Friday, September 07, 2007




It’s Official: The Crash of the U.S. Economy has begun




Among those poised to profit from the crash is the Carlyle Group, the equity fund that includes the Bush family and other high-profile investors with insider government connections. A January 2007 memorandum to company managers from founding partner William E. Conway, Jr., recently appeared which stated that, when the current “liquidity environment”—i.e., cheap credit—ends, “the buying opportunity will be a once in a lifetime chance.”

The fact that the crash is now being announced by the Post shows that it is a done deal. The Bilderbergers, or whomever it is that the Post reports to, have decided. It lets everyone know loud and clear that it’s time to batten down the hatches, run for cover, lay in two years of canned food, shield your assets, whatever.

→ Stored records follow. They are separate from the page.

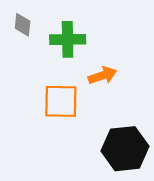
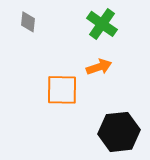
green cross: (68, 39) -> (102, 24), moved, turned 36

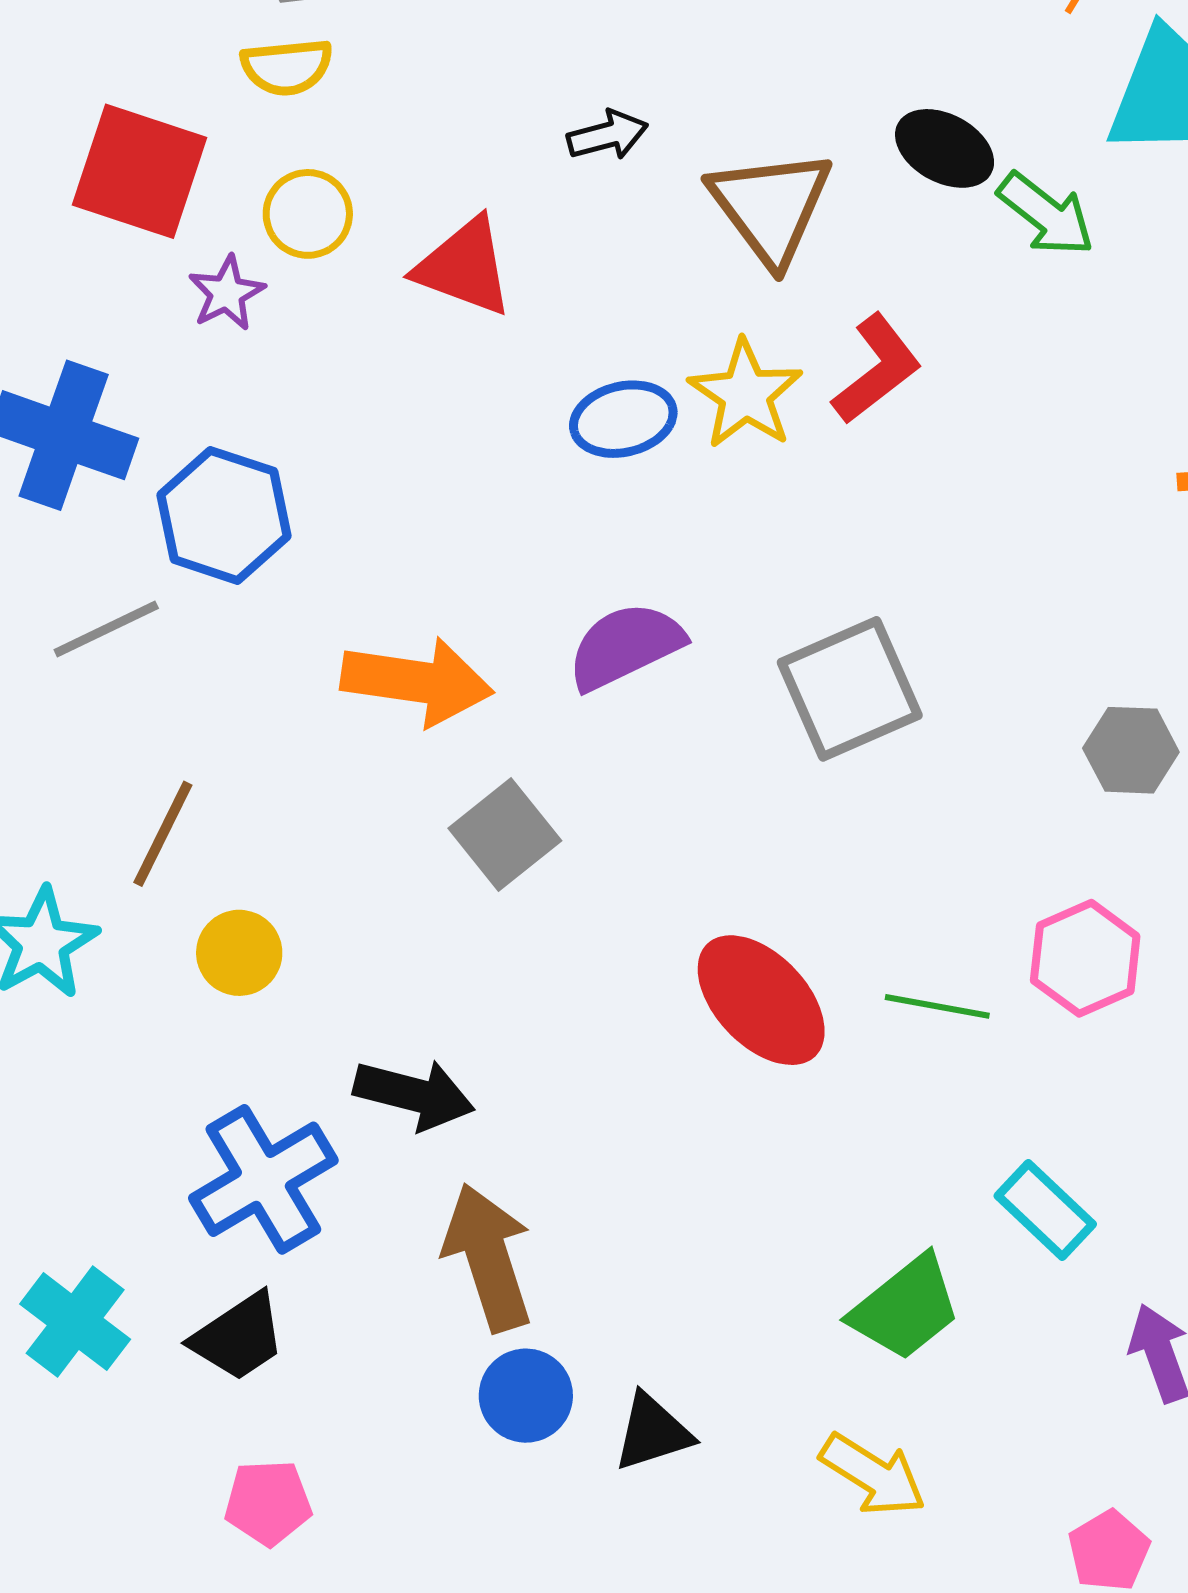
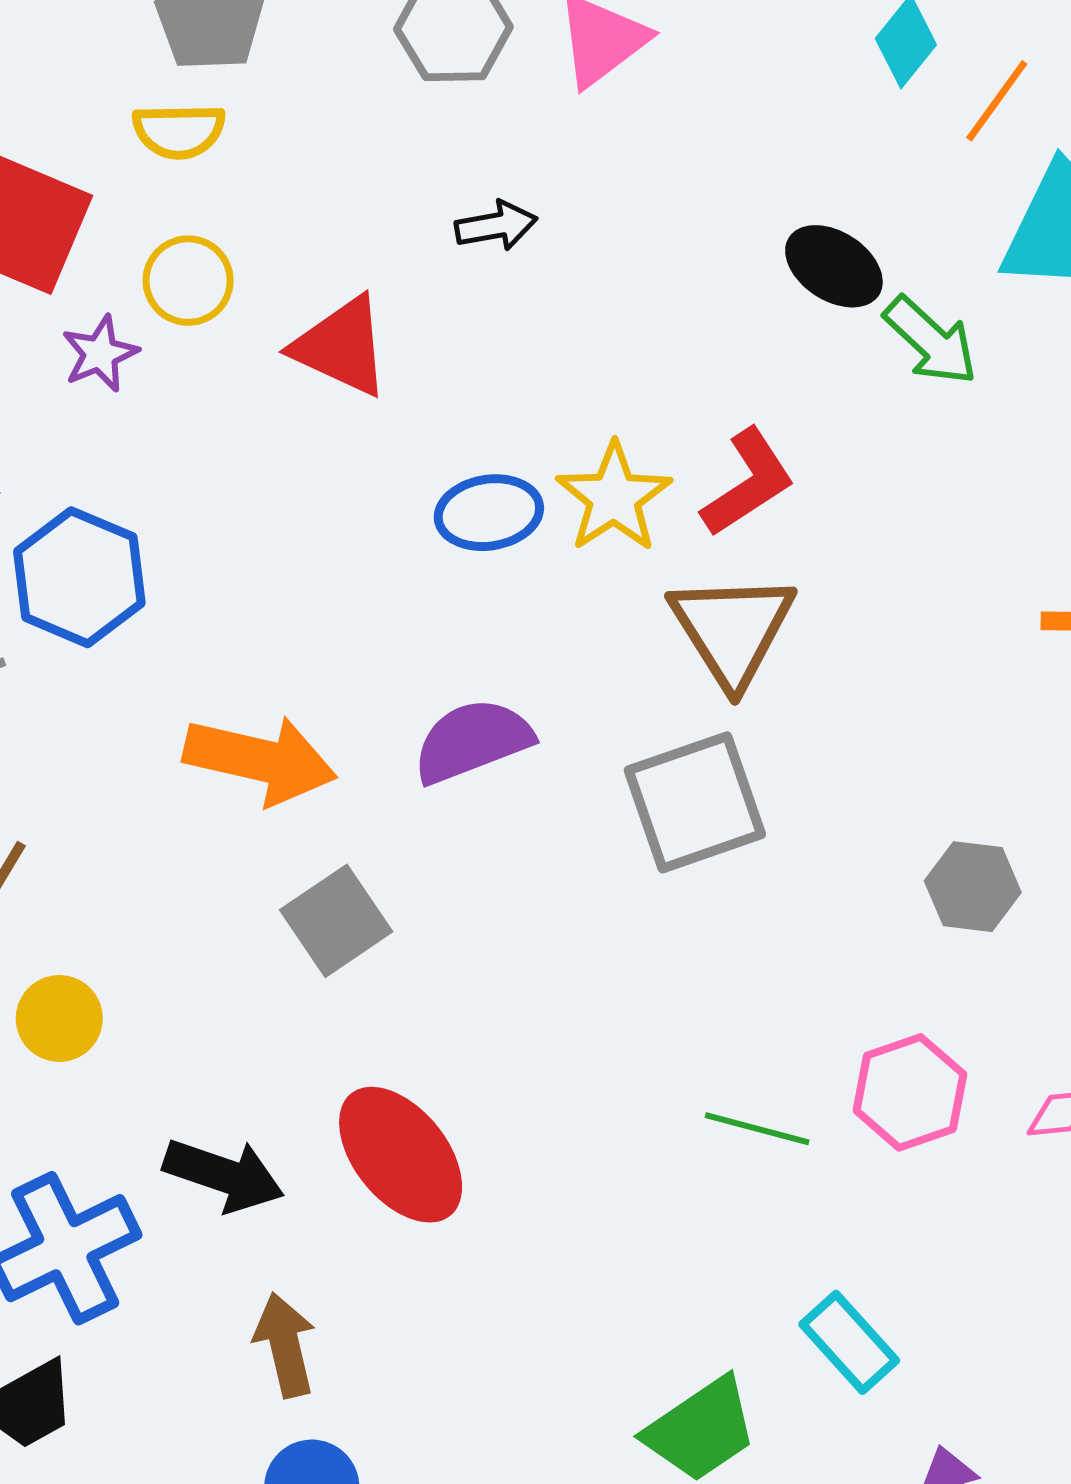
brown triangle: (771, 207) -> (732, 629), moved
red ellipse: (761, 1000) -> (401, 1155), moved
brown arrow: (488, 1257) -> (285, 1345), size x0.7

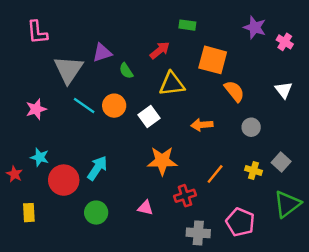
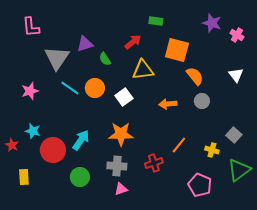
gray circle: (251, 127) -> (202, 101), moved
orange star: (162, 161) -> (121, 134), moved
yellow cross: (254, 170) -> (212, 150), moved
pink triangle: (145, 208) -> (121, 189), moved, turned -32
gray cross: (198, 233) -> (117, 166), moved

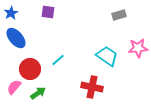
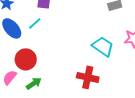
cyan line: (58, 60) -> (35, 23), moved

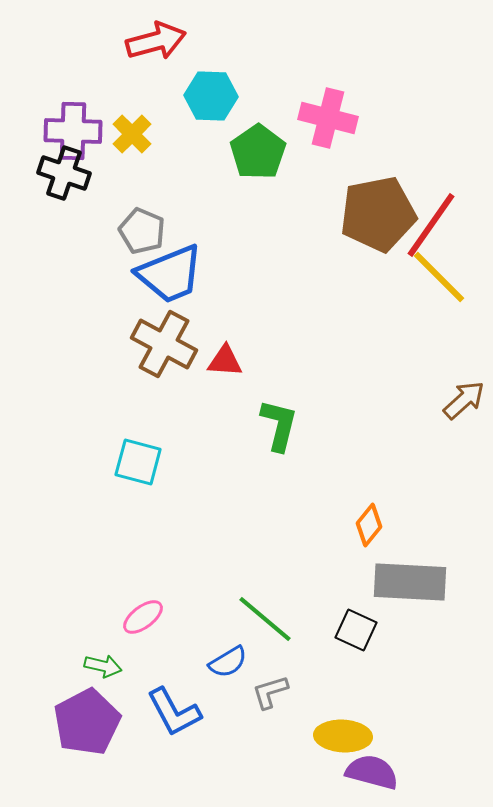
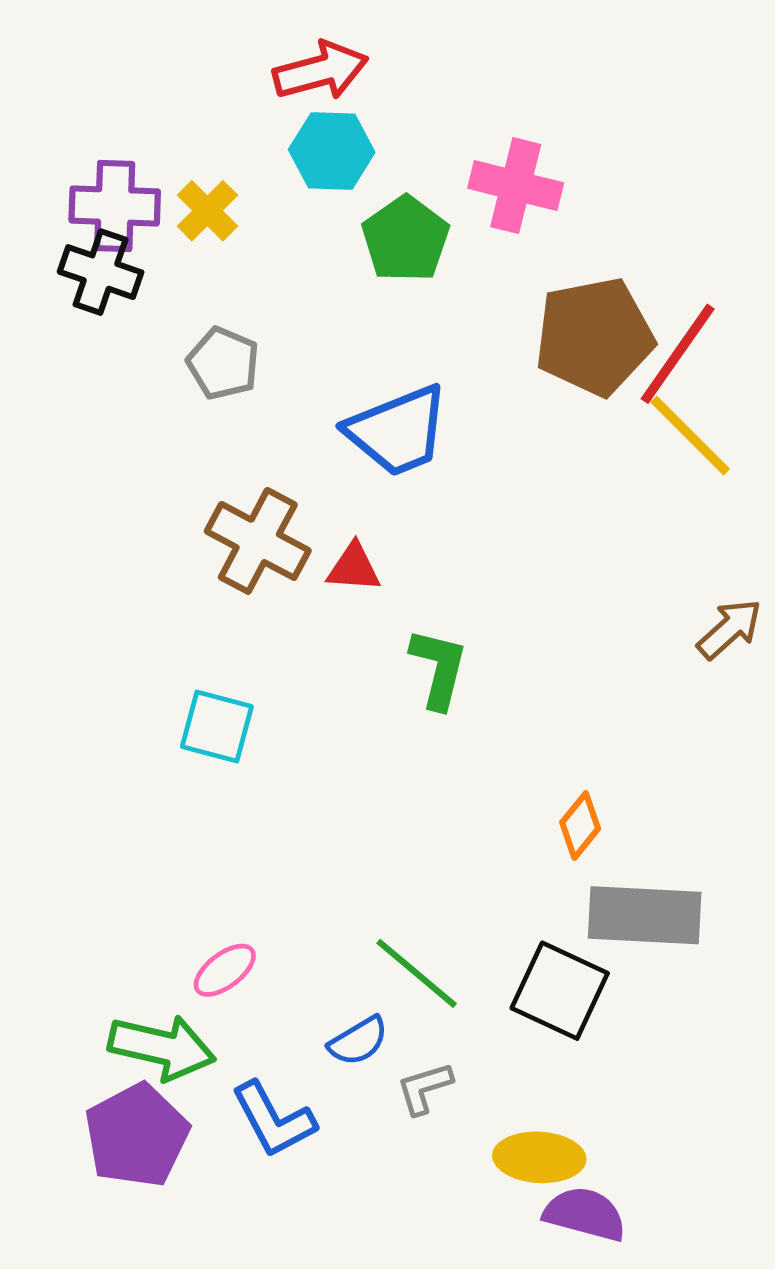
red arrow: (156, 41) -> (321, 71), moved
blue trapezoid: (170, 274) -> (398, 431), moved
black square: (356, 630) -> (560, 991), size x1.5
green arrow: (103, 666) -> (162, 1047), size x1.8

Those left holding the bag will be the ordinary people whose assets are loaded with debt, such as tens of millions of mortgagees, millions of young people with student loans that can never be written off due to the “reformed” 2005 bankruptcy law, or vast numbers of workers with 401(k)s or other pension plans that are locked into the stock market.

In other words, it sounds eerily like 2000-2002 except maybe on a much larger scale. Then it was “only” the tenth worse bear market in history, but over a trillion dollars in wealth simply vanished. What makes today’s instance seem particularly unfair is that the preceding recovery that is now ending—the “jobless” one—was so anemic.